**TASK DATA**
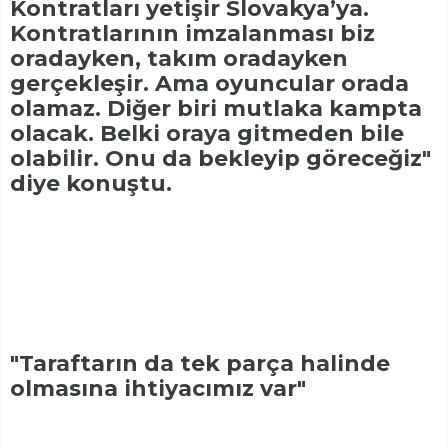
Kontratları yetişir Slovakya’ya.
Kontratlarının imzalanması biz
oradayken, takım oradayken
gerçekleşir. Ama oyuncular orada
olamaz. Diğer biri mutlaka kampta
olacak. Belki oraya gitmeden bile
olabilir. Onu da bekleyip göreceğiz"
diye konuştu.
"Taraftarın da tek parça halinde
olmasına ihtiyacımız var"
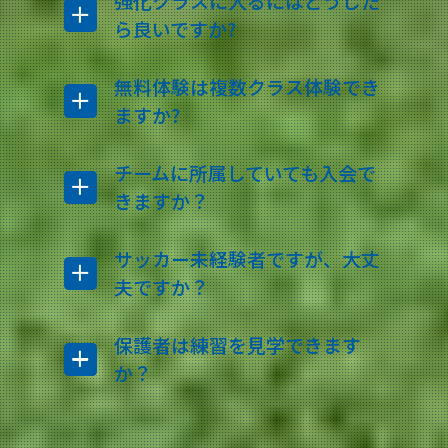
強化クラスに入るにはどうした
ら良いですか?
無料体験は複数クラス体験でき
ますか?
チームに所属していても入会で
きますか？
サッカー未経験者ですが、大丈
夫ですか？
保護者は練習を見学できます
か？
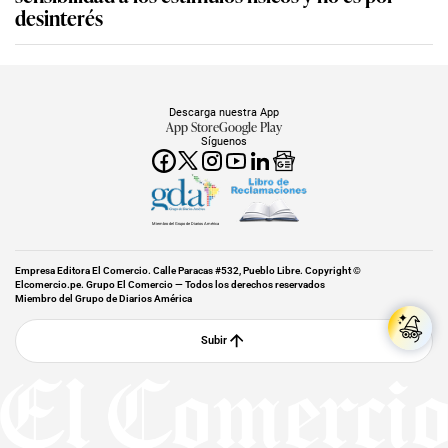
desinterés
Descarga nuestra App
App Store
Google Play
Síguenos
Miembro del Grupo de Diarios América
Empresa Editora El Comercio. Calle Paracas #532, Pueblo Libre. Copyright ©
Elcomercio.pe. Grupo El Comercio — Todos los derechos reservados
Miembro del Grupo de Diarios América
Subir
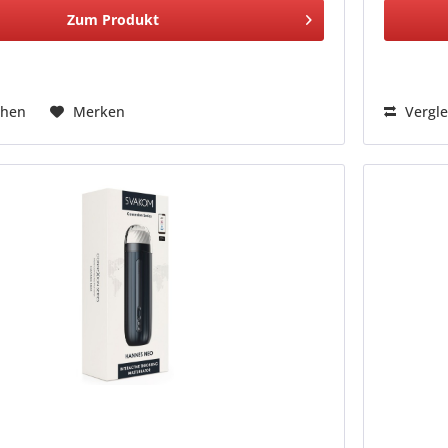
Zum Produkt
chen
Merken
Vergle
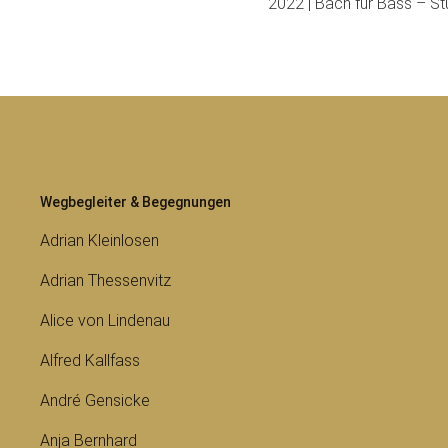
2022 | Bach für Bass – S
Wegbegleiter & Begegnungen
Adrian Kleinlosen
Adrian Thessenvitz
Alice von Lindenau
Alfred Kallfass
André Gensicke
Anja Bernhard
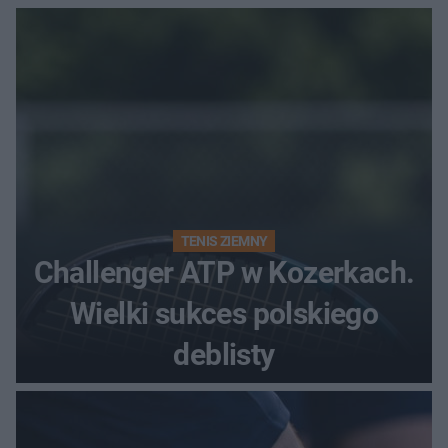
zjawiskowo
TENIS ZIEMNY
Challenger ATP w Kozerkach.
Wielki sukces polskiego
deblisty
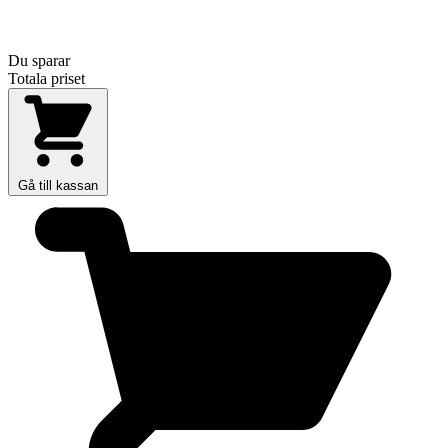
Du sparar
Totala priset
Gå till kassan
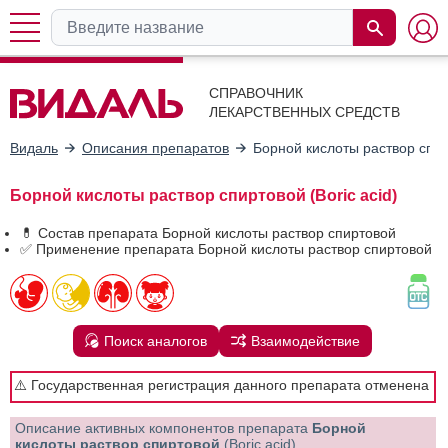
СПРАВОЧНИК
ЛЕКАРСТВЕННЫХ СРЕДСТВ
Видаль
Описания препаратов
Борной кислоты раствор спи
Борной кислоты раствор спиртовой (Boric acid)
💊 Состав препарата Борной кислоты раствор спиртовой
✅ Применение препарата Борной кислоты раствор спиртовой
Поиск аналогов
Взаимодействие
⚠️ Государственная регистрация данного препарата отменена
Описание активных компонентов препарата
Борной
кислоты раствор спиртовой
(Boric acid)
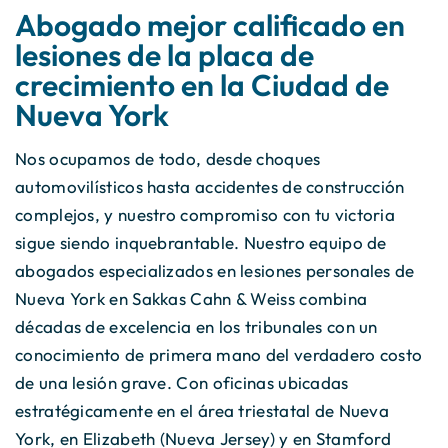
Abogado mejor calificado en
lesiones de la placa de
crecimiento en la Ciudad de
Nueva York
Nos ocupamos de todo, desde choques
automovilísticos hasta accidentes de construcción
complejos, y nuestro compromiso con tu victoria
sigue siendo inquebrantable. Nuestro equipo de
abogados especializados en lesiones personales de
Nueva York en Sakkas Cahn & Weiss combina
décadas de excelencia en los tribunales con un
conocimiento de primera mano del verdadero costo
de una lesión grave. Con oficinas ubicadas
estratégicamente en el área triestatal de Nueva
York, en Elizabeth (Nueva Jersey) y en Stamford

**AIM OF THE EXERCISE**
Transcribe each line of the material above verbatim, but do not include the images.

**ANSWER TO THIS PROBLEM**
Kontratları yetişir Slovakya’ya.
Kontratlarının imzalanması biz
oradayken, takım oradayken
gerçekleşir. Ama oyuncular orada
olamaz. Diğer biri mutlaka kampta
olacak. Belki oraya gitmeden bile
olabilir. Onu da bekleyip göreceğiz"
diye konuştu.
"Taraftarın da tek parça halinde
olmasına ihtiyacımız var"
強化クラスに入るにはどうした
ら良いですか?
無料体験は複数クラス体験でき
ますか?
チームに所属していても入会で
きますか？
サッカー未経験者ですが、大丈
夫ですか？
保護者は練習を見学できます
か？
desinterés
Descarga nuestra App
App Store
Google Play
Síguenos
Miembro del Grupo de Diarios América
Empresa Editora El Comercio. Calle Paracas #532, Pueblo Libre. Copyright ©
Elcomercio.pe. Grupo El Comercio — Todos los derechos reservados
Miembro del Grupo de Diarios América
Subir
Zum Produkt
chen
Merken
Vergle
2022 | Bach für Bass – S
Wegbegleiter & Begegnungen
Adrian Kleinlosen
Adrian Thessenvitz
Alice von Lindenau
Alfred Kallfass
André Gensicke
Anja Bernhard
zjawiskowo
TENIS ZIEMNY
Challenger ATP w Kozerkach.
Wielki sukces polskiego
deblisty
Du sparar
Totala priset
Gå till kassan
СПРАВОЧНИК
ЛЕКАРСТВЕННЫХ СРЕДСТВ
Видаль
Описания препаратов
Борной кислоты раствор спи
Борной кислоты раствор спиртовой (Boric acid)
💊 Состав препарата Борной кислоты раствор спиртовой
✅ Применение препарата Борной кислоты раствор спиртовой
Поиск аналогов
Взаимодействие
⚠️ Государственная регистрация данного препарата отменена
Описание активных компонентов препарата
Борной
кислоты раствор спиртовой
(Boric acid)
Abogado mejor calificado en
lesiones de la placa de
crecimiento en la Ciudad de
Nueva York
Nos ocupamos de todo, desde choques
automovilísticos hasta accidentes de construcción
complejos, y nuestro compromiso con tu victoria
sigue siendo inquebrantable. Nuestro equipo de
abogados especializados en lesiones personales de
Nueva York en Sakkas Cahn & Weiss combina
décadas de excelencia en los tribunales con un
conocimiento de primera mano del verdadero costo
de una lesión grave. Con oficinas ubicadas
estratégicamente en el área triestatal de Nueva
York, en Elizabeth (Nueva Jersey) y en Stamford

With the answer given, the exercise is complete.